2. execute for and on behalf of the undersigned, in the undersigned’s capacity as a beneficial owner, director and/or officer, as applicable, of Samsung Display Co., Ltd. (the “Company”), (a) Schedules 13D and 13G (and any amendments thereto) in accordance with Sections 13(d) and 13(g) of the Exchange Act and the rules promulgated thereunder, (b) Forms 3, 4, and 5 (and any amendments thereto) in accordance with Section 16(a) of the Exchange Act and the rules thereunder, and (c) any other forms or reports the Company may be required to file in connection with the Company’s ownership of equity interests in Corning Incorporated;
3. do and perform any and all acts for and on behalf of the undersigned and the Company which may be necessary or desirable to complete and execute any such Schedule 13D, Schedule 13G, Form 3, 4, or 5, or other form or report (or any amendment thereto), and timely file such schedule, form or report with the SEC and any stock exchange or similar authority; and
4. take any other action of any type whatsoever in connection with the foregoing which, in the opinion of such Attorney-in-fact, may be of benefit to, in the best interest of, or legally required by, the undersigned, it being understood that the documents executed by such Attorney-in-fact on behalf of the undersigned pursuant to this Power of Attorney shall be in such form and shall contain such terms and conditions as such Attorney-in-fact may approve in such Attorney-in-fact’s discretion.

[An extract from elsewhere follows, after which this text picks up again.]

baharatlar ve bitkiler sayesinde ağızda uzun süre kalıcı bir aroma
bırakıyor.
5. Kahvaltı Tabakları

The undersigned hereby grants to the Attorney-in-fact full power and authority to do and perform any and every act and thing whatsoever requisite, necessary, or proper to be done in the exercise of any of the rights and powers herein granted, as fully to all intents and purposes as such undersigned might or could do if personally present, with full power of substitution or revocation, hereby ratifying and confirming all that such Attorney-in-fact, or such Attorney-in-fact’s substitute or substitutes, shall lawfully do or cause to be done by virtue of this Power of Attorney and the rights and powers herein granted. The undersigned acknowledges that the Attorney-in-fact, in serving in such capacity at the request of such undersigned, is not assuming any of such undersigned’s responsibilities to comply with Section 13 and Section 16 of the Exchange Act.

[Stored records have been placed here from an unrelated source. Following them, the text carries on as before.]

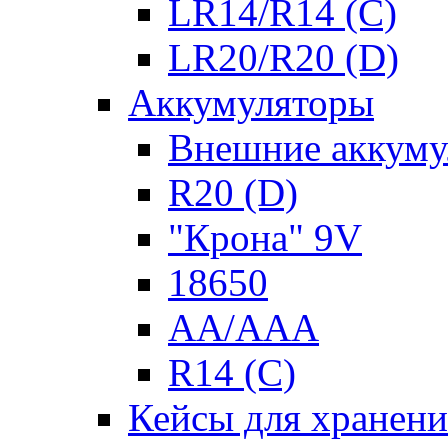
LR14/R14 (C)
LR20/R20 (D)
Аккумуляторы
Внешние аккуму
R20 (D)
"Крона" 9V
18650
AA/AAA
R14 (C)
Кейсы для хранени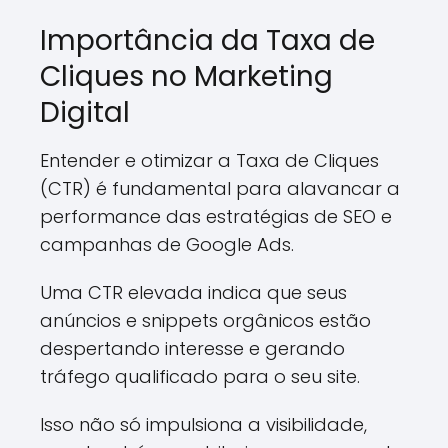
Importância da Taxa de
Cliques no Marketing
Digital
Entender e otimizar a Taxa de Cliques
(CTR) é fundamental para alavancar a
performance das estratégias de SEO e
campanhas de Google Ads.
Uma CTR elevada indica que seus
anúncios e snippets orgânicos estão
despertando interesse e gerando
tráfego qualificado para o seu site.
Isso não só impulsiona a visibilidade,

This Power of Attorney with respect to the undersigned shall remain in full force and effect until the earlier of (a) the Company is no longer required to file Schedules 13D and 13G and Forms 3, 4, and 5 with respect to its beneficial ownership of equity interests in Corning Incorporated, (b) January 31, 2022, or (c) with respect to the Attorney-in-fact, such Power of Attorney is revoked by the undersigned in a signed writing delivered to such Attorney-in-fact.